Half-an-hour after arrival I was lying on my left side in the endoscopy suite being put off into what turned out to be a glorious sleep (I remember nothing about the procedure at all, just the warm glow when I awoke of feeling at peace with the world).

Beautifully handled

Once fully awake I was given a cup of tea and a sandwich, had a brief chat with the other patients who were also recovering, and was then ushered into another room where a nurse explained that no abnormalities had been found and that my GP would be receiving a letter within a few days reporting those findings. It was all handled beautifully.

What can we in veterinary practice learn from this experience? Well, as the Vet Futures blog suggests we can also refer our patients to specialist centres for endoscopy, or MRI or CT scanning, or laparoscopic surgery or diabetes stabilisation – the list is virtually endless.

The endoscopy suite I attended in the NHS is working full on six days a week (I was offered a Saturday appointment), staffed by nurse practitioners and doctors who are expert at this sort of thing. They know the difference between normal and abnormal (I hope!), because that’s what they do.
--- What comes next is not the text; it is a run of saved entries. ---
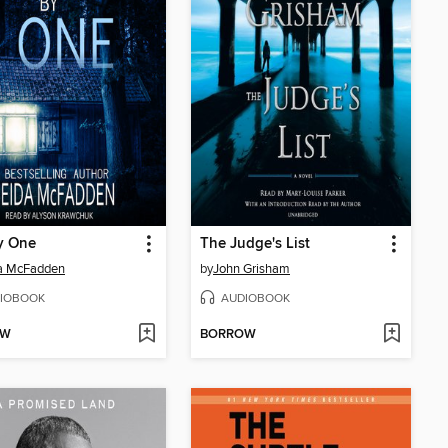
y One
The Judge's List
da McFadden
by
John Grisham
IOBOOK
AUDIOBOOK
OW
BORROW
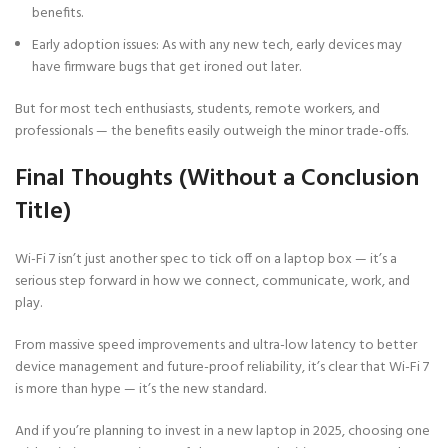
benefits.
Early adoption issues: As with any new tech, early devices may
have firmware bugs that get ironed out later.
But for most tech enthusiasts, students, remote workers, and
professionals — the benefits easily outweigh the minor trade-offs.
Final Thoughts (Without a Conclusion
Title)
Wi-Fi 7 isn’t just another spec to tick off on a laptop box — it’s a
serious step forward in how we connect, communicate, work, and
play.
From massive speed improvements and ultra-low latency to better
device management and future-proof reliability, it’s clear that Wi-Fi 7
is more than hype — it’s the new standard.
And if you’re planning to invest in a new laptop in 2025, choosing one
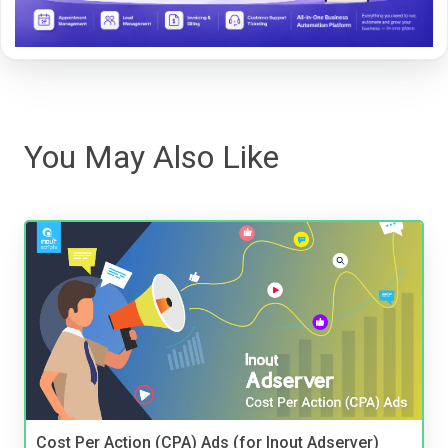
You May Also Like
Cost Per Action (CPA) Ads (for Inout Adserver)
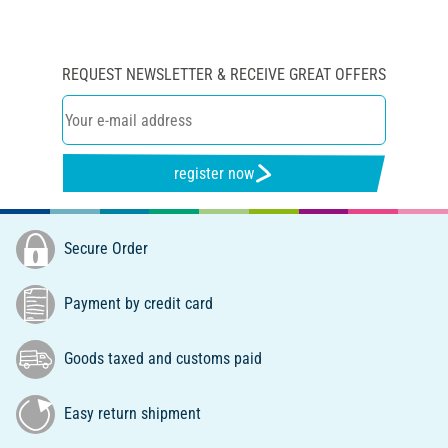
REQUEST NEWSLETTER & RECEIVE GREAT OFFERS
register now
Secure Order
Payment by credit card
Goods taxed and customs paid
Easy return shipment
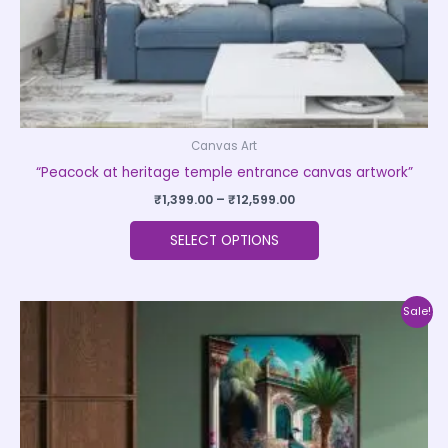
the
product
page
Canvas Art
“Peacock at heritage temple entrance canvas artwork”
₹
1,399.00
–
₹
12,599.00
SELECT OPTIONS
Price
This
Sale!
range:
product
₹1,399.00
through
has
₹12,599.00
multiple
variants.
The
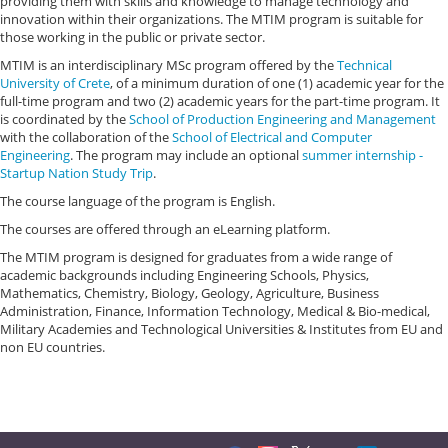
providing them with skills and knowledge to manage technology and
innovation within their organizations. The MTIM program is suitable for
those working in the public or private sector.
MTIM is an interdisciplinary MSc program offered by the
Technical
University of Crete
, of a minimum duration of one (1) academic year for the
full-time program and two (2) academic years for the part-time program. It
is coordinated by the
School of Production Engineering and Management
with the collaboration of the
School of Electrical and Computer
Engineering
. The program may include an optional
summer internship -
Startup Nation Study Trip
.
The course language of the program is English.
The courses are offered through an eLearning platform.
The MTIM program is designed for graduates from a wide range of
academic backgrounds including Engineering Schools, Physics,
Mathematics, Chemistry, Biology, Geology, Agriculture, Business
Administration, Finance, Information Technology, Medical & Bio-medical,
Military Academies and Technological Universities & Institutes from EU and
non EU countries.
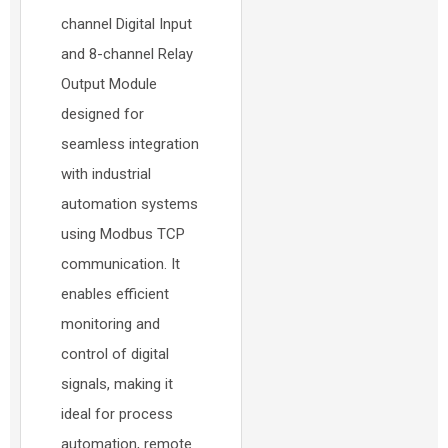
channel Digital Input
and 8-channel Relay
Output Module
designed for
seamless integration
with industrial
automation systems
using Modbus TCP
communication. It
enables efficient
monitoring and
control of digital
signals, making it
ideal for process
automation, remote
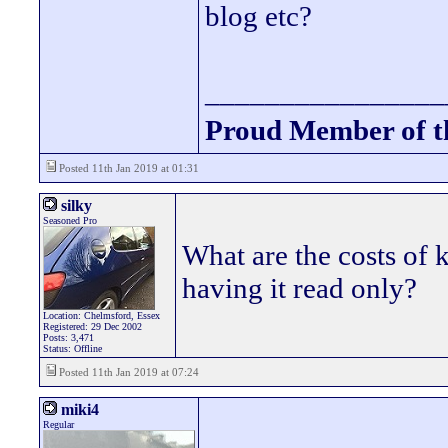
blog etc?
________________
Proud Member of 
Posted 11th Jan 2019 at 01:31
silky
Seasoned Pro
What are the costs of k
having it read only?
Location: Chelmsford, Essex
Registered: 29 Dec 2002
Posts: 3,471
Status: Offline
Posted 11th Jan 2019 at 07:24
miki4
Regular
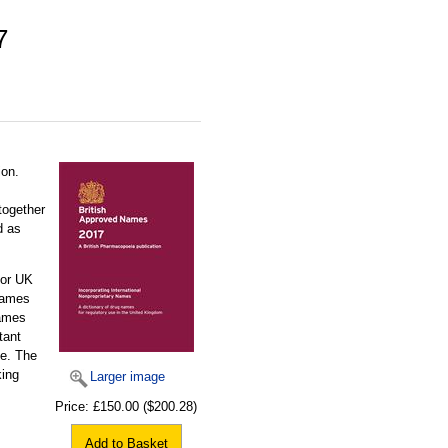
7
ion.
together
d as
for UK
names
names
tant
ue. The
king
Larger image
Price:
£150.00
($200.28)
Add to Basket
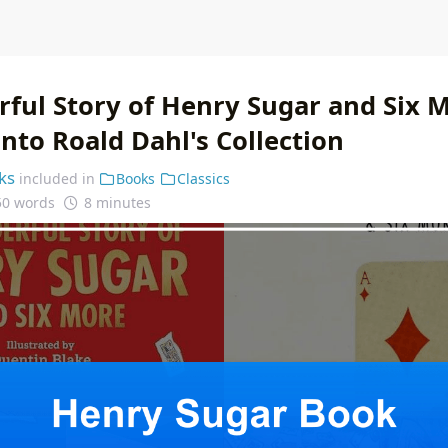
ful Story of Henry Sugar and Six M
nto Roald Dahl's Collection
ks
included in
Books
Classics
50 words
8 minutes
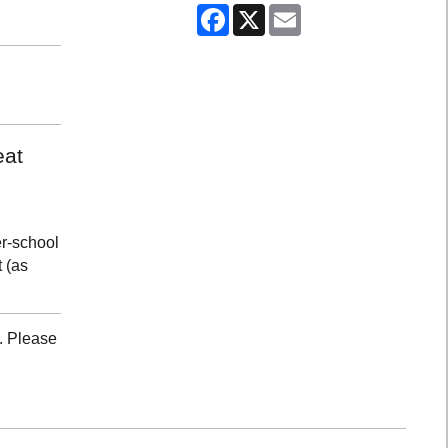
Facebook
X
Email
eat
er-school
 (as
. Please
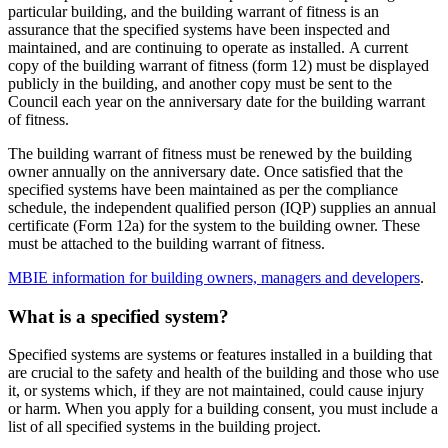
particular building, and the building warrant of fitness is an
assurance that the specified systems have been inspected and
maintained, and are continuing to operate as installed. A current
copy of the building warrant of fitness (form 12) must be displayed
publicly in the building, and another copy must be sent to the
Council each year on the anniversary date for the building warrant
of fitness.
The building warrant of fitness must be renewed by the building
owner annually on the anniversary date. Once satisfied that the
specified systems have been maintained as per the compliance
schedule, the independent qualified person (IQP) supplies an annual
certificate (Form 12a) for the system to the building owner. These
must be attached to the building warrant of fitness.
MBIE information for building owners, managers and developers
.
What is a specified system?
Specified systems are systems or features installed in a building that
are crucial to the safety and health of the building and those who use
it, or systems which, if they are not maintained, could cause injury
or harm. When you apply for a building consent, you must include a
list of all specified systems in the building project.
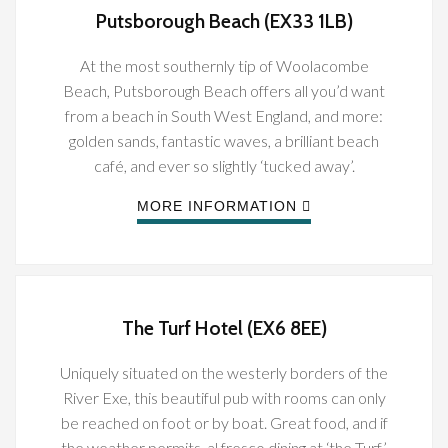
Putsborough Beach (EX33 1LB)
At the most southernly tip of Woolacombe
Beach, Putsborough Beach offers all you’d want
from a beach in South West England, and more:
golden sands, fantastic waves, a brilliant beach
café, and ever so slightly ‘tucked away’.
MORE INFORMATION
The Turf Hotel (EX6 8EE)
Uniquely situated on the westerly borders of the
River Exe, this beautiful pub with rooms can only
be reached on foot or by boat. Great food, and if
the weather permits, al fresco dining at ‘the Turf’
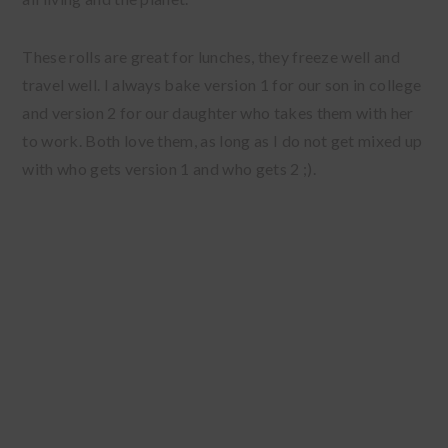
These rolls are great for lunches, they freeze well and
travel well. I always bake version 1 for our son in college
and version 2 for our daughter who takes them with her
to work. Both love them, as long as I do not get mixed up
with who gets version 1 and who gets 2 ;).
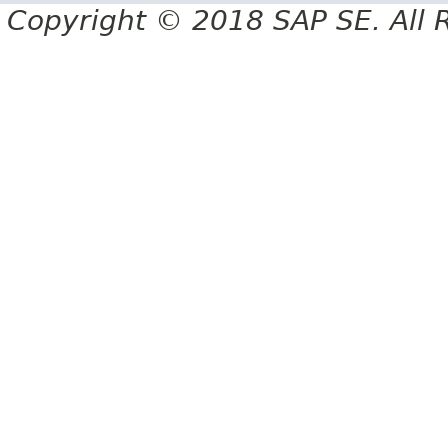
Copyright © 2018 SAP SE. All 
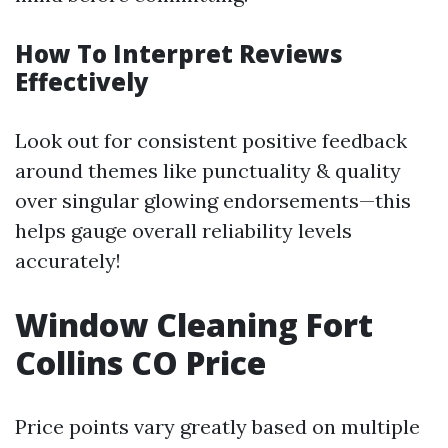
How To Interpret Reviews
Effectively
Look out for consistent positive feedback
around themes like punctuality & quality
over singular glowing endorsements—this
helps gauge overall reliability levels
accurately!
Window Cleaning Fort
Collins CO Price
Price points vary greatly based on multiple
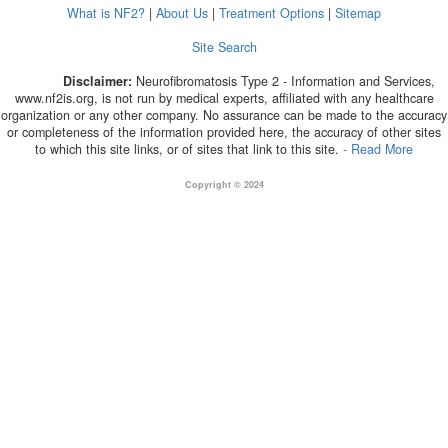
What is NF2?
|
About Us
|
Treatment Options
|
Sitemap
Site Search
Disclaimer:
Neurofibromatosis Type 2 - Information and Services,
www.nf2is.org, is not run by medical experts, affiliated with any healthcare
organization or any other company. No assurance can be made to the accuracy
or completeness of the information provided here, the accuracy of other sites
to which this site links, or of sites that link to this site.
- Read More
Copyright © 2024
The very expensive equipment is utilised to the full, making the capital cost per examination almost insignificant (compare that to the situation when an endoscope, or an x-ray machine for that matter, might get used relatively infrequently in any particular veterinary practice).

Instead, what we currently have is thousands of pieces of expensive kit lying around in a myriad of veterinary establishments and used only infrequently and nowhere near to their full potential. Why? Because we still cling to that belief that we must do just about everything for every patient and every animal and that to refer is either an admission of defeat or a lost opportunity for revenue. But if we really worked out the true cost of securing that revenue, I don’t think it would stack up as a sound financial decision.

What we have to do as a profession is to start specialising far more and to integrate our “specialities” with veterinary practices with other specialities, and to stop seeing them as competitors for our clients and instead to educate clients that there are different vets for different problems and that this is in the best interests of their animals. And of course ultimately it is in the best interests of ourselves too and I suspect would have a huge impact on improving the mental health and well-being of vets in general.

How do we get there? That is the difficult nut to crack, but it is no more difficult than it was once perceived to be for one premises to provide an out-of-hours service for several other practices. And that has become more or less the norm in many parts of the country. So it is achievable given the will to make it work and by the building of mutual trust between otherwise fierce competitors.

So please, read the blog with an open mind and think what might be possible given the will to make something like this work. It could be an opportunity that if grasped would improve both the bottom line and the work/life balance of countless hard-pressed and stressed veterinary surgeons up and down the country. What is there not to like about that?